◆ **The task**:
Would you transcribe each entry exactly as it stands, omitting the pictures?

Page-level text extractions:
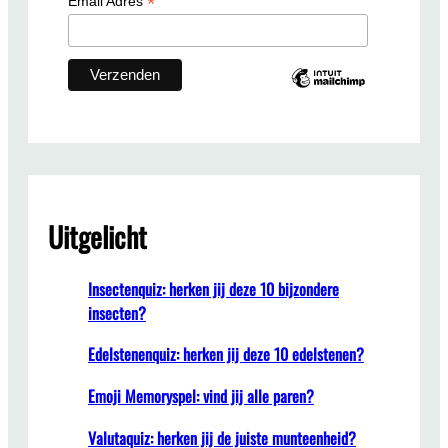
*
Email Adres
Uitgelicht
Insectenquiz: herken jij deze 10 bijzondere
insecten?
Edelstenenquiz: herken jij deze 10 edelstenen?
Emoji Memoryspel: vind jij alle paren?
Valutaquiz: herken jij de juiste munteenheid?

◆ **Result of this task**:
*
Email Adres
Uitgelicht
Insectenquiz: herken jij deze 10 bijzondere
insecten?
Edelstenenquiz: herken jij deze 10 edelstenen?
Emoji Memoryspel: vind jij alle paren?
Valutaquiz: herken jij de juiste munteenheid?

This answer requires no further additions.